◆ Saved data entries
---+---

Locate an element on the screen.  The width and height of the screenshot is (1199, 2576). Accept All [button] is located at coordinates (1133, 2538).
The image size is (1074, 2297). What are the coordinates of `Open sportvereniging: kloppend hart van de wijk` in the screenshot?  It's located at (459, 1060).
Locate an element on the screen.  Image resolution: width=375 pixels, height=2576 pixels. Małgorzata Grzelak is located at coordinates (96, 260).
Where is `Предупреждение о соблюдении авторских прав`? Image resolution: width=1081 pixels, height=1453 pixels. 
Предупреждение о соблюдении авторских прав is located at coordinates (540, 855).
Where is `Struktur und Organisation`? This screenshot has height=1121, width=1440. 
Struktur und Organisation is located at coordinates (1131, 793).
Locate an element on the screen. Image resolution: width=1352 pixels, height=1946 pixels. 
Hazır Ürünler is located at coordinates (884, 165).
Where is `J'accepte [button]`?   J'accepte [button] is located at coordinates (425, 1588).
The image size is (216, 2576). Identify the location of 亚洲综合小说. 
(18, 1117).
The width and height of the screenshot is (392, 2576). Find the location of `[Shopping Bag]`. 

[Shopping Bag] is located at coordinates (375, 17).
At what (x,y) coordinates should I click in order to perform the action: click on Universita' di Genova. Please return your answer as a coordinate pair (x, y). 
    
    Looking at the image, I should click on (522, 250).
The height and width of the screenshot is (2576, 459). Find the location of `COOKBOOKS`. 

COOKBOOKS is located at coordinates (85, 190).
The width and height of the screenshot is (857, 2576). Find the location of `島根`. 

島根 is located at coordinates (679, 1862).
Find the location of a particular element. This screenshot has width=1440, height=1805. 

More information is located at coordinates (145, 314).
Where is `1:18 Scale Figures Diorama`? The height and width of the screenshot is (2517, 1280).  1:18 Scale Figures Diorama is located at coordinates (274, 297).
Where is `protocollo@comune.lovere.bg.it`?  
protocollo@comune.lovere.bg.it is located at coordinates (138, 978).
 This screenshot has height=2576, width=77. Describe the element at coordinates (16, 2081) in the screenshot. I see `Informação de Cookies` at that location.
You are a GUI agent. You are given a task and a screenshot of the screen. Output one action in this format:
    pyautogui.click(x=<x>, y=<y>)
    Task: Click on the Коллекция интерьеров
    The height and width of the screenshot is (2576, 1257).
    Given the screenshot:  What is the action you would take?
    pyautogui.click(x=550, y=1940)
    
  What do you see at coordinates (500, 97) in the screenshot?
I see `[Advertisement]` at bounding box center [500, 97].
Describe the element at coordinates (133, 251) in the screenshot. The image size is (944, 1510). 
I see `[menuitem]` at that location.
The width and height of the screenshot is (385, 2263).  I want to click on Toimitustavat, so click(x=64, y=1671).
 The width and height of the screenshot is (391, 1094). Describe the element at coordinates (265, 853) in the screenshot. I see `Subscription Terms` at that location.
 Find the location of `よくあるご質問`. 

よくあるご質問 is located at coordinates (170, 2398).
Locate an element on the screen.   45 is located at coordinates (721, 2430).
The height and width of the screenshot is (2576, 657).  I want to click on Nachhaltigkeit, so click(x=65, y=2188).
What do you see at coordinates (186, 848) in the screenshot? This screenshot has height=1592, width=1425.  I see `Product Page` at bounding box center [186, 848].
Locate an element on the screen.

---+---

◆ Exercise aim
For the string "button", show each line of the entries above where it occurs.

◆ Written answer
Locate an element on the screen.  The width and height of the screenshot is (1199, 2576). Accept All [button] is located at coordinates (1133, 2538).
Where is `J'accepte [button]`?   J'accepte [button] is located at coordinates (425, 1588).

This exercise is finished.